Role of IL-23 in Epithelial-to-Mesenchymal Conversion in Pancreatic Cancer

Principal Investigator: PYLAYEVA-GUPTA, YULIYA
Program: PRCRP
Proposal Number: CA181504
Award Number: W81XWH-19-1-0597
Funding Mechanism: Career Development Award
Partnering Awards:
Award Amount: $559,799.00


Scientific Objective and Rationale: Pancreatic cancer is an extremely aggressive disease and is projected to become the second leading cause of cancer-related death in the United States by 2020. Metastatic pancreatic cancer is one of the main reasons for dire statistics. Recent studies have shown that immune cells play a major role in contributing to tumor growth and metastasis. Therefore, it is critical to determine how immune cells play a part in promoting metastasis and what would be the therapeutic implications of interrupting their function. This research project builds on preliminary findings suggesting that reduced levels of immune cytokine IL-23 correlate with pro-metastatic potential of pancreatic cancer in patients and mouse models. Here, we will use both patient data and mouse models that recapitulate metastatic pancreatic cancer to understand: (1) how IL-23 contributes to metastatic potential of pancreatic cancer; (2) which IL-23-producing immune or stromal cells are important in this process; and (3) how do the levels of IL-23 contribute to patient survival and metastatic outcomes in pancreatic cancer.

Career Goals in Cancer Research: Pancreatic cancer is a devastating disease. Having my uncle wither away and die within weeks of receiving his diagnosis of pancreatic cancer has contributed to my passion for finding its cure. Ever since starting my work on pancreatic cancer, I have believed that novel and effective immune-based approaches could make a transformative impact on the survival of pancreatic cancer patients. A Department of Defense Peer Reviewed Cancer Research Program career development award will have a great impact on achieving my career goal, which is to head a laboratory that investigates mechanisms central to the establishment of a pro-tumorigenic microenvironment in pancreatic adenocarcinoma and translate these research findings into novel, clinically feasible treatment modalities. Throughout my career, I have been carefully assembling academic and research skill sets that would make this ambition possible. My predoctoral training experiences gave me cross-disciplinary instruction in cell biology and mouse models of cancer biology that, in combination with my postdoctoral training in tumor immunology, will allow me to successfully pursue the didactic and research goals proposed in this application. I believe that there is a multifaceted role for immunity in cancer initiation and hypothesize that cancers actively modulate immune responses to enable metastatic progression of the disease. These are fundamental topics in cancer immunology that I am uniquely suited to address in the coming years and in the context of this award application. This award will provide me with the necessary time and support at a key juncture in my career. This include opportunities for collaborations with senior investigators in the field, as well as time and resources to amass preliminary data for application for R01 funding.

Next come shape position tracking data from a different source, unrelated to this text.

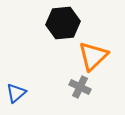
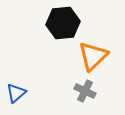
gray cross: moved 5 px right, 4 px down
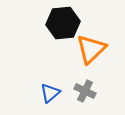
orange triangle: moved 2 px left, 7 px up
blue triangle: moved 34 px right
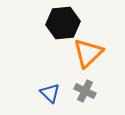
orange triangle: moved 3 px left, 4 px down
blue triangle: rotated 35 degrees counterclockwise
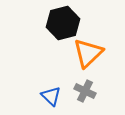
black hexagon: rotated 8 degrees counterclockwise
blue triangle: moved 1 px right, 3 px down
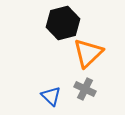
gray cross: moved 2 px up
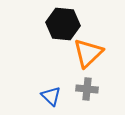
black hexagon: moved 1 px down; rotated 20 degrees clockwise
gray cross: moved 2 px right; rotated 20 degrees counterclockwise
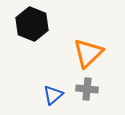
black hexagon: moved 31 px left; rotated 16 degrees clockwise
blue triangle: moved 2 px right, 1 px up; rotated 35 degrees clockwise
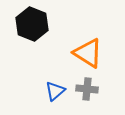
orange triangle: rotated 44 degrees counterclockwise
blue triangle: moved 2 px right, 4 px up
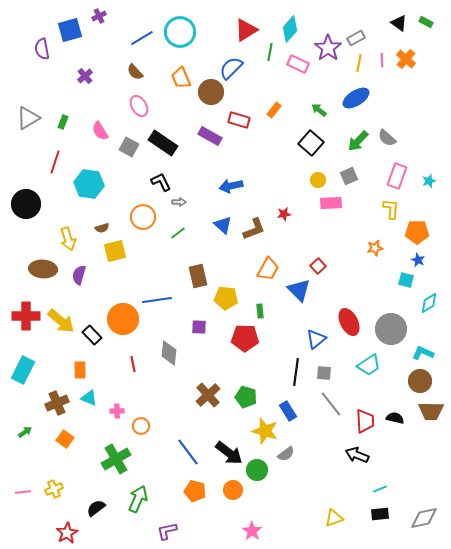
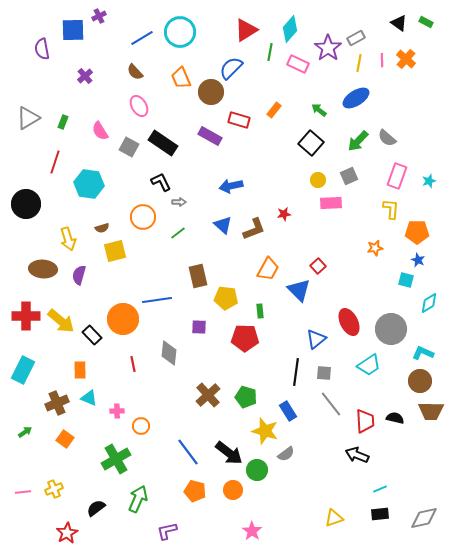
blue square at (70, 30): moved 3 px right; rotated 15 degrees clockwise
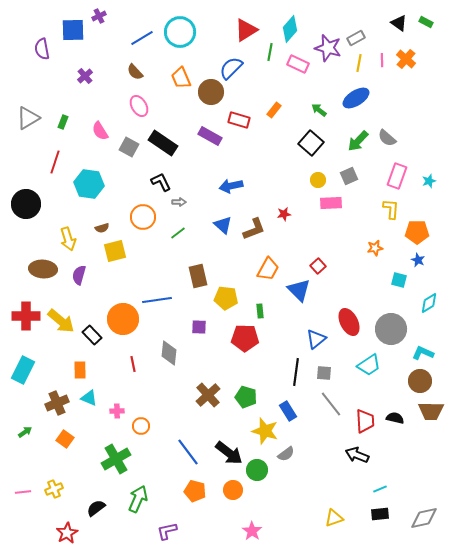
purple star at (328, 48): rotated 20 degrees counterclockwise
cyan square at (406, 280): moved 7 px left
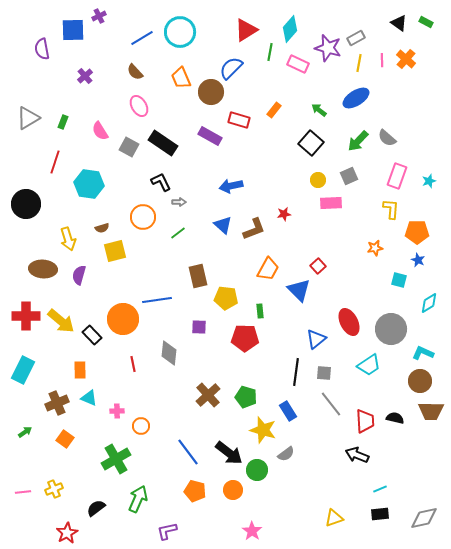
yellow star at (265, 431): moved 2 px left, 1 px up
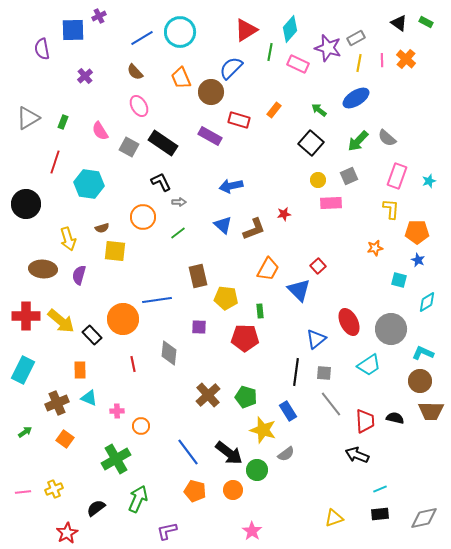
yellow square at (115, 251): rotated 20 degrees clockwise
cyan diamond at (429, 303): moved 2 px left, 1 px up
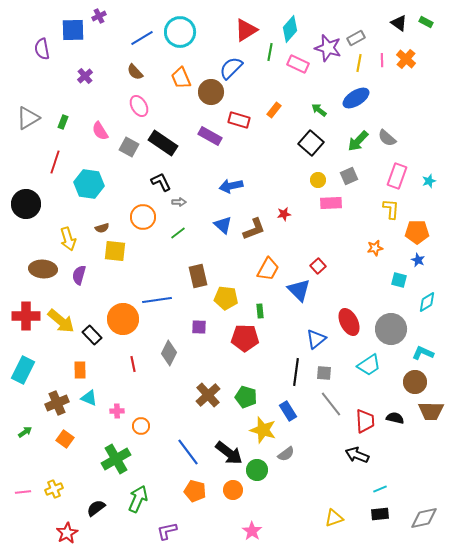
gray diamond at (169, 353): rotated 20 degrees clockwise
brown circle at (420, 381): moved 5 px left, 1 px down
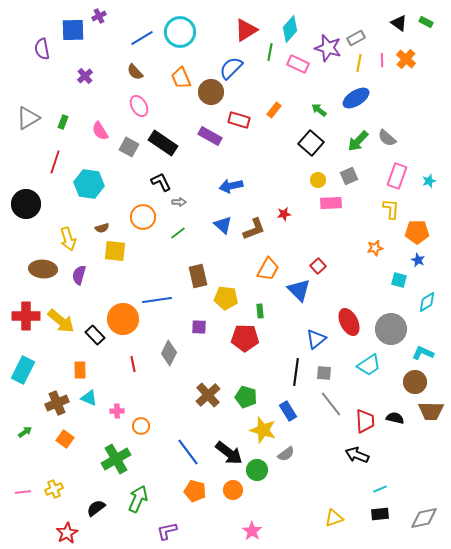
black rectangle at (92, 335): moved 3 px right
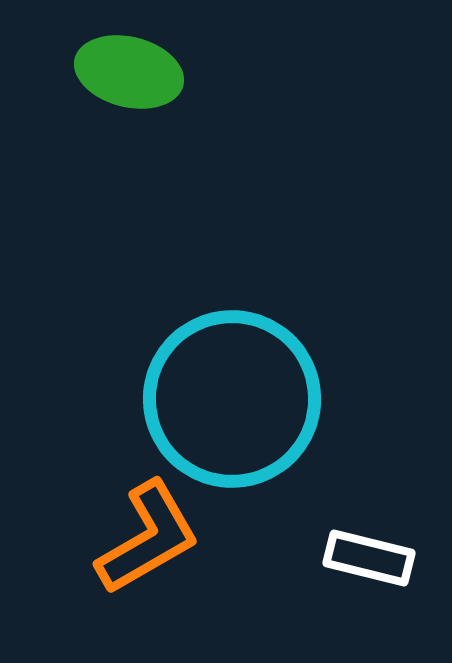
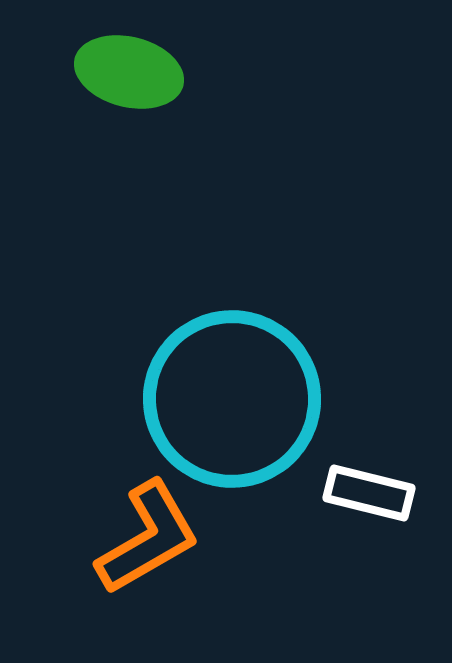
white rectangle: moved 65 px up
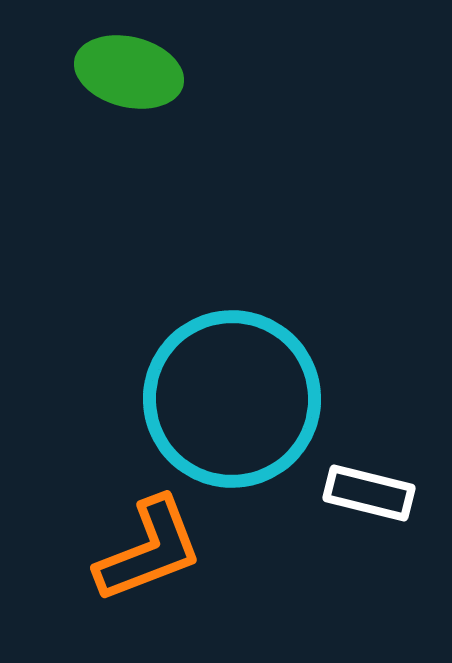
orange L-shape: moved 1 px right, 12 px down; rotated 9 degrees clockwise
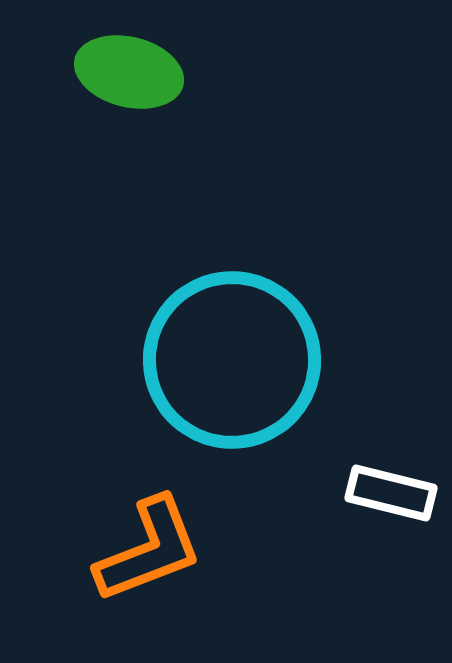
cyan circle: moved 39 px up
white rectangle: moved 22 px right
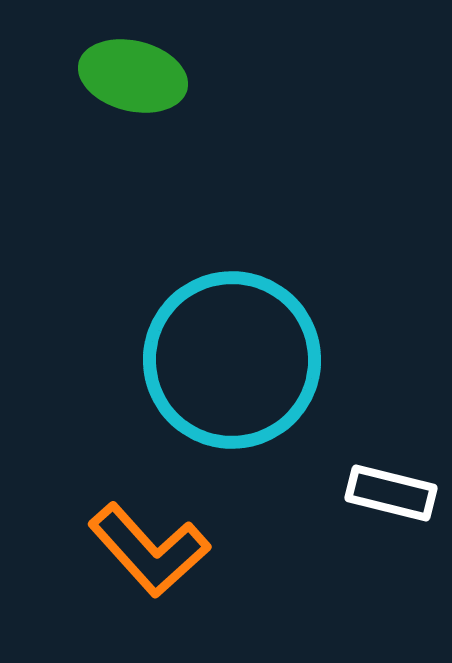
green ellipse: moved 4 px right, 4 px down
orange L-shape: rotated 69 degrees clockwise
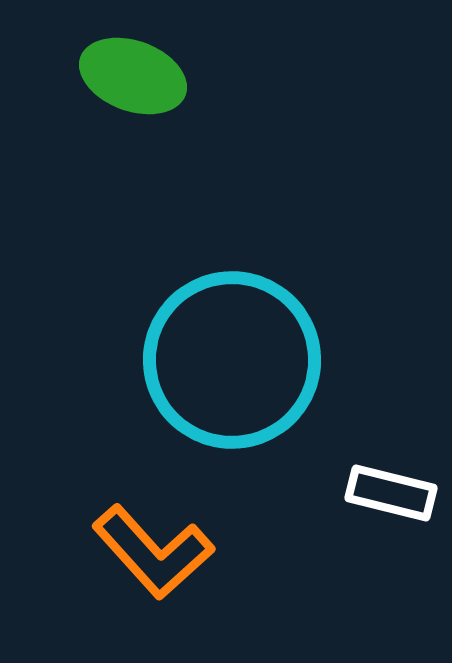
green ellipse: rotated 6 degrees clockwise
orange L-shape: moved 4 px right, 2 px down
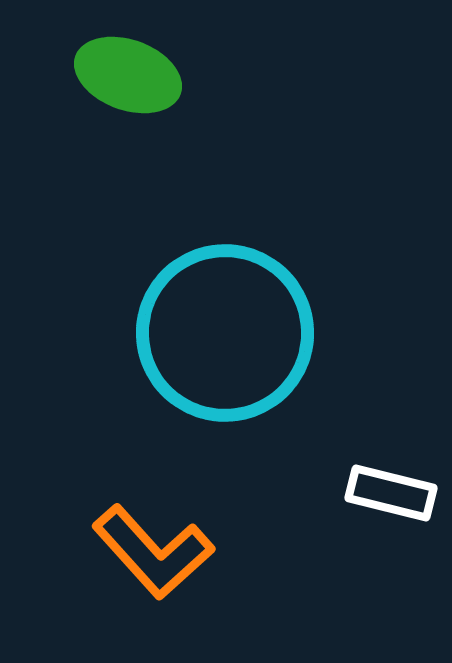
green ellipse: moved 5 px left, 1 px up
cyan circle: moved 7 px left, 27 px up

Applicability of the Research: Our ability to develop targeted therapies against pancreatic cancer is heavily dependent on a more detailed understanding of the molecular mechanisms of pancreatic carcinogenesis through generation and examination of accurate model systems. The propensity of PDAC cells to metastasize is a major cause of death and an impediment to successful therapy. Current methods of diagnosing PDAC cannot reliably predict metastatic propensity of PDAC in any given patient, highlighting the need to identify novel mechanisms of potentially measurable and targetable pro-metastatic switches. Our proposed studies will investigate a novel mechanism of metastatic ability in pancreatic cancer. We anticipate gaining critical mechanistic insights into function of IL-23 in PDAC as well as the therapeutic potential of IL-23 in preventing or regressing metastasis. Identification and characterization of unique IL-23-related mechanisms may elucidate novel targetable signaling pathways that lead to metastatic propensity of PDAC.

Benefit to active duty Service members, Veterans, and other military beneficiaries. The proposed work can potentially have a significant impact on military beneficiaries because of (1) cigarette smoking, which accounts for 30% of active-duty personnel, is a significant risk factor for pancreatic cancer; (2) occupational exposure to chemicals, such as asbestos, benzene, and others significantly increases the risk of pancreatic cancer; (3) radiation is a well-known risk factor for pancreatic cancer. Veterans that were exposed to ionizing radiation, including military service in Japan during World War II and atmospheric nuclear weapon testing between 1945 and 1962, are associated with increased risk of diagnosis with pancreatic cancer; (4) new onset diabetes, which can lead to or be a sign of pancreatic cancer, has high rates among military personnel; and (5) Pancreatic cancer, has a dismal 8 percent 5-year survival rate, and is currently ranked as a third leading cause of cancer-related death, disproportionately affects Veterans and their family members. Therefore, the proposed research will directly address the immediate need for understanding and treating pancreatic cancer.